For now, the vote entails the continued use of portable buildings for ticket sales and restroom facilities at the springs. It would also negate a decision made in March that favored replacing the structures with a new single building for ticket sales and bathrooms.

"Code compliance and restoration aren't mutually exclusive," said Erin DiFazio, program director of the SAHP. "Thoughtful restoration could be sound and safe and last for many years. New construction is not cheaper than restoration and has a huge carbon footprint. There's nothing inherent in old buildings that makes them more expensive.”

Last year, the commission pursued negotiations with a private developer to finance the restoration of the three buildings on the 21.6-acre Warm Mineral Springs site, and included plans to develop 61.4 surrounding acres in exchange for preservation efforts. The plan included a potential resort with 250 rooms, a full-service spa and event space, and a wellness center to facilitate a holistic wellness program that would include classes and treatments in a variety of holistic approaches. The proposal also said the developer, WMSDG, would “fund, without debt or outside investment, the entire cost of the project over and above the $9,345,471 million allocated by the City for improvements to the Springs.”  The development would also include a restaurant and a Native American museum. 

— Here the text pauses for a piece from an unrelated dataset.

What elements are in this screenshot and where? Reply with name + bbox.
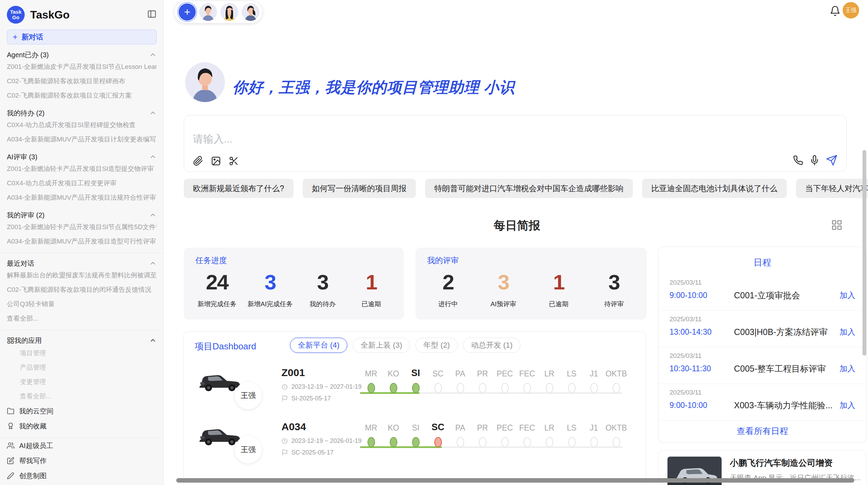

Following due diligence, the developers revised their proposal to no longer take on the operation of the springs, citing rising costs for insurance and staffing. Both parties came to the mutual decision that operations of the park should remain with the Parks & Recreation Department.

Warm Mineral Springs Park
Warm Mineral Springs Park

Warm Mineral Springs is the City of North Port’s only historic landmark. Its origins date back to pre-historic times. In 1959, the same year North Port was incorporated, the three buildings there were designed for the Florida Quadricentennial Celebration. The springs thrived as a tourist destination and put North Port on the map. 

Other ideas the commissioners raised at the meeting included a future vote on a referendum to earmark taxes toward the project. "The Alliance's [SAHP] plan isn't bad but involves a significant investment," said City of North Port vice mayor Phil Stokes. "We could do a bond referendum in early 2025. The springs has the ability to service debt. The springs could profit and pay for it over 30 years."